Pelambatan ekonomi global menjadi kabar buruk bagi rupiah. Awal tahun ini, rupiah menunjukkan keperkasaan, bahkan sempat menjadi mata uang berkinerja terbaik di dunia. Salah satu sebabnya adalah pertumbuhan ekonomi global yang diprediksi bangkit sehingga aliran modal deras masuk ke Indonesia untuk membeli aset-aset yang berimbal hasil tinggi.
Dengan perekonomian global yang diprediksi melambat, tentunya sentimen pelaku pasar memburuk dan lebih berhati-hati. Apalagi Indonesia tidak lepas dari pelambatan ekonomi juga.
Bank Dunia mengatakan pelambatan ekonomi China sebesar 1% dapat membuat ekonomi Indonesia melambat 0,3%. Itu artinya, perekonomian Indonesia bisa melambat lebih dari 0,3% di kuartal I-2020, dampaknya pasar finansial dalam negeri mendapat tekanan.
Selain itu, kepala ekonom BCA juga memprediksi pertumbuhan ekonomi di 2020 akan di bawah 5%, sementara untuk kuartal I-2020 diperkirakan berada dalam kisaran 4,6% sampai 4,9% pada kuartal I-2019.
"Kemungkinan full year juga akan di bawah 5%. Karena epidemi ini belum tuntas, dan kita sudah kehilangan momen di satu semester ini," kata David kepada CNBC Indonesia, Senin (17/2/2020).
Sementara itu dari dalam negeri, Badan Pusat Statistik (BPS) melaporkan nilai ekspor pada Januari 2019 mencapai US$ 13,41 miliar. Sedangkan impor pada periode yang sama mencapai US$ 14,28 miliar. Ekspor terkoreksi 3,71% sedangkan impor turun 4,78%. Pada ujungnya, neraca dagang Januari 2020 mengalami defisit sebesar US$ 870 juta.
Konsensus pasar yang dihimpun CNBC Indonesia menghasilkan nilai median pertumbuhan ekspor di 1,37% year-on-year (YoY).

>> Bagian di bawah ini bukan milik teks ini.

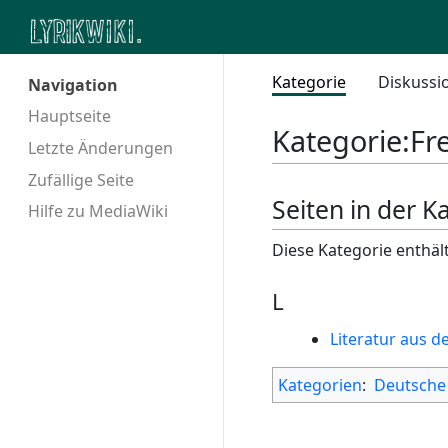
Kategorie
Diskussi
Navigation
Hauptseite
Kategorie
:
Fre
Letzte Änderungen
Zufällige Seite
Seiten in der Ka
Hilfe zu MediaWiki
Diese Kategorie enthält
L
Literatur aus d
Kategorien
:
Deutsche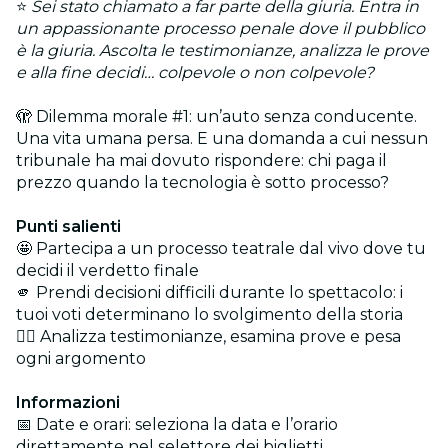
⭐
Sei stato chiamato a far parte della giuria. Entra in
un appassionante processo penale dove il pubblico
è la giuria. Ascolta le testimonianze, analizza le prove
e alla fine decidi… colpevole o non colpevole?
🫣 Dilemma morale #1: un’auto senza conducente.
Una vita umana persa. E una domanda a cui nessun
tribunale ha mai dovuto rispondere: chi paga il
prezzo quando la tecnologia è sotto processo?
Punti salienti
🤩 Partecipa a un processo teatrale dal vivo dove tu
decidi il verdetto finale
🫵 Prendi decisioni difficili durante lo spettacolo: i
tuoi voti determinano lo svolgimento della storia
🕵️‍♂️ Analizza testimonianze, esamina prove e pesa
ogni argomento
Informazioni
📅 Date e orari: seleziona la data e l’orario
direttamente nel selettore dei biglietti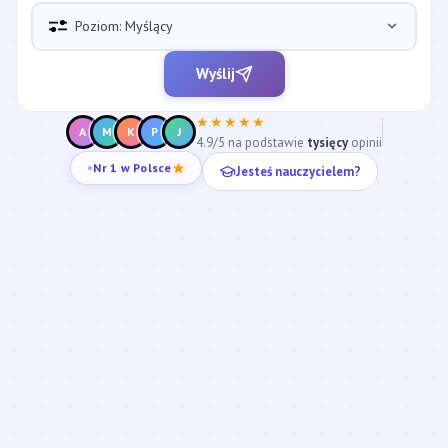
Poziom: Myślący
Wyślij
★★★★★
A
M
K
P
J
4.9/5 na podstawie
tysięcy
opinii
Jesteś nauczycielem?
Nr 1 w Polsce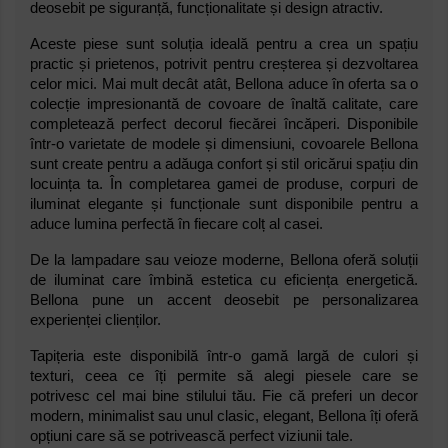
deosebit pe siguranță, funcționalitate și design atractiv.
Aceste piese sunt soluția ideală pentru a crea un spațiu
practic și prietenos, potrivit pentru creșterea și dezvoltarea
celor mici. Mai mult decât atât, Bellona aduce în oferta sa o
colecție impresionantă de covoare de înaltă calitate, care
completează perfect decorul fiecărei încăperi. Disponibile
într-o varietate de modele și dimensiuni, covoarele Bellona
sunt create pentru a adăuga confort și stil oricărui spațiu din
locuința ta. În completarea gamei de produse, corpuri de
iluminat elegante și funcționale sunt disponibile pentru a
aduce lumina perfectă în fiecare colț al casei.
De la lampadare sau veioze moderne, Bellona oferă soluții
de iluminat care îmbină estetica cu eficiența energetică.
Bellona pune un accent deosebit pe personalizarea
experienței clienților.
Tapițeria este disponibilă într-o gamă largă de culori și
texturi, ceea ce îți permite să alegi piesele care se
potrivesc cel mai bine stilului tău. Fie că preferi un decor
modern, minimalist sau unul clasic, elegant, Bellona îți oferă
opțiuni care să se potrivească perfect viziunii tale.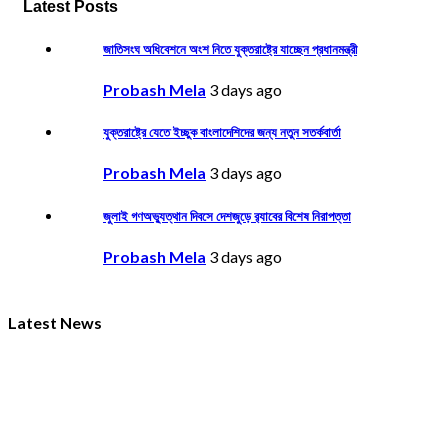
Latest Posts
জাতিসংঘ অধিবেশনে অংশ নিতে যুক্তরাষ্ট্রে যাচ্ছেন প্রধানমন্ত্রী
Probash Mela
3 days ago
যুক্তরাষ্ট্রে যেতে ইচ্ছুক বাংলাদেশিদের জন্য নতুন সতর্কবার্তা
Probash Mela
3 days ago
জুলাই গণঅভ্যুত্থান দিবসে দেশজুড়ে র‌্যাবের বিশেষ নিরাপত্তা
Probash Mela
3 days ago
Latest News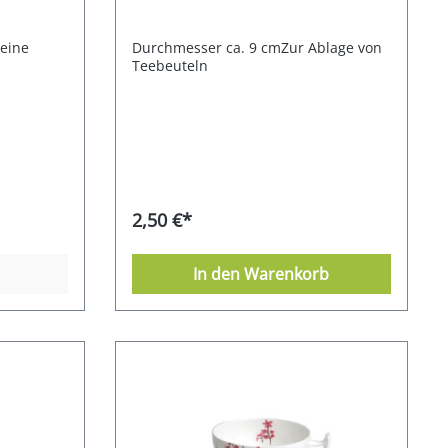
Reine
Durchmesser ca. 9 cmZur Ablage von
Teebeuteln
2,50 €*
In den Warenkorb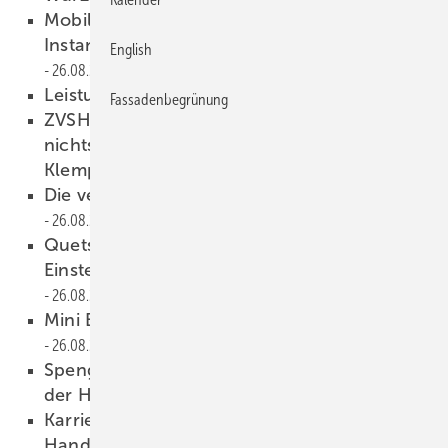
Mobil geplant und KI-gestützt:
Instandhaltung und Baustellenplanung
English
26.08.2025
Leistungsstarke Coilfarm
26.08.2025
Fassadenbegrünung
ZVSHK-Fachinformation „PV-Anlagen auf
nichtselbsttragenden Metalldächern in der
Klempnertechnik“
26.08.2025
Di e verflixte Sache mit der Dehnung
26.08.2025
Quetschfalzeisen mit 200 mm
Einstecktiefe übertrifft 140-mm-­Variante
26.08.2025
Mini Eco Pro für mobiles ­Hartlöten
26.08.2025
Spenglermeister online: Ein neues Kapitel in
der Handwerksausbildung
26.08.2025
Karrieretag als Brücke zwischen Schule und
Handwerk
26.08.2025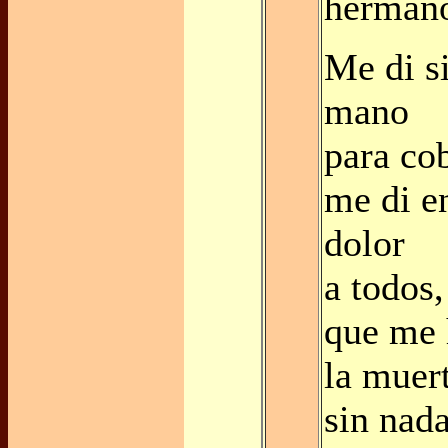
herman
Me di si
mano
para cob
me di e
dolor
a todos,
que me 
la muert
sin nad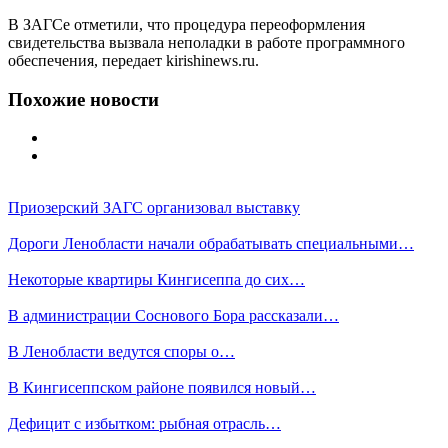
В ЗАГСе отметили, что процедура переоформления
свидетельства вызвала неполадки в работе программного
обеспечения, передает kirishinews.ru.
Похожие новости
Приозерский ЗАГС организовал выставку
Дороги Ленобласти начали обрабатывать специальными…
Некоторые квартиры Кингисеппа до сих…
В администрации Соснового Бора рассказали…
В Ленобласти ведутся споры о…
В Кингисеппском районе появился новый…
Дефицит с избытком: рыбная отрасль…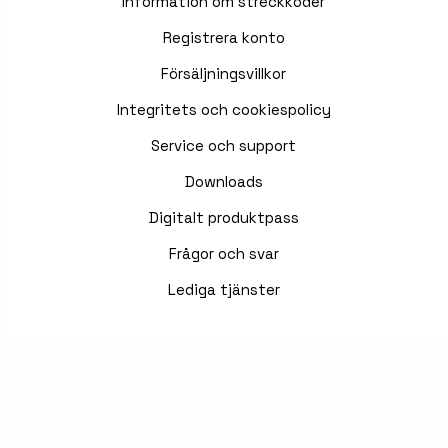
Information om streckkoder
Registrera konto
Försäljningsvillkor
Integritets och cookiespolicy
Service och support
Downloads
Digitalt produktpass
Frågor och svar
Lediga tjänster
KONTAKTA OSS
☎ +46 10 162 61 95
✉
Mejla oss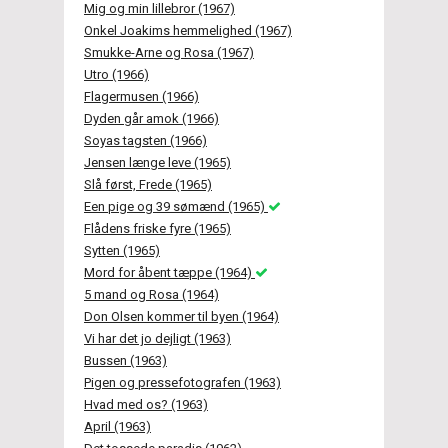
Mig og min lillebror (1967)
Onkel Joakims hemmelighed (1967)
Smukke-Arne og Rosa (1967)
Utro (1966)
Flagermusen (1966)
Dyden går amok (1966)
Soyas tagsten (1966)
Jensen længe leve (1965)
Slå først, Frede (1965)
Een pige og 39 sømænd (1965)
Flådens friske fyre (1965)
Sytten (1965)
Mord for åbent tæppe (1964)
5 mand og Rosa (1964)
Don Olsen kommer til byen (1964)
Vi har det jo dejligt (1963)
Bussen (1963)
Pigen og pressefotografen (1963)
Hvad med os? (1963)
April (1963)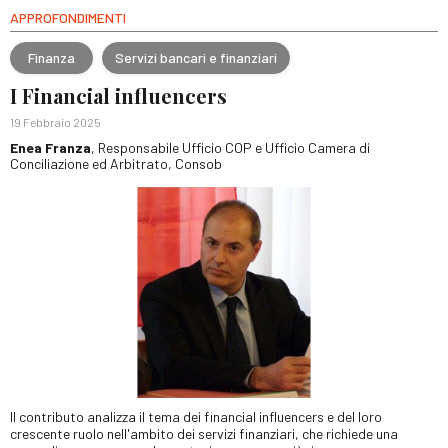
APPROFONDIMENTI
Finanza
Servizi bancari e finanziari
I Financial influencers
19 Febbraio 2025
Enea Franza
, Responsabile Ufficio COP e Ufficio Camera di
Conciliazione ed Arbitrato, Consob
Il contributo analizza il tema dei financial influencers e del loro
crescente ruolo nell'ambito dei servizi finanziari, che richiede una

Sementara itu, impor masih menunjukkan kontraksi (pertumbuhan negatif) sebesar 6,24% YoY. Lalu, neraca perdagangan diperkirakan tekor US$ 152 juta.
Membengkaknya defisit tersebut menambah tekanan bagi rupiah pada hari ini, sehingga berat untuk bisa menguat meski tidak menutup kemungkinan jika sentimen pelaku pasar membaik selepas tengah hari.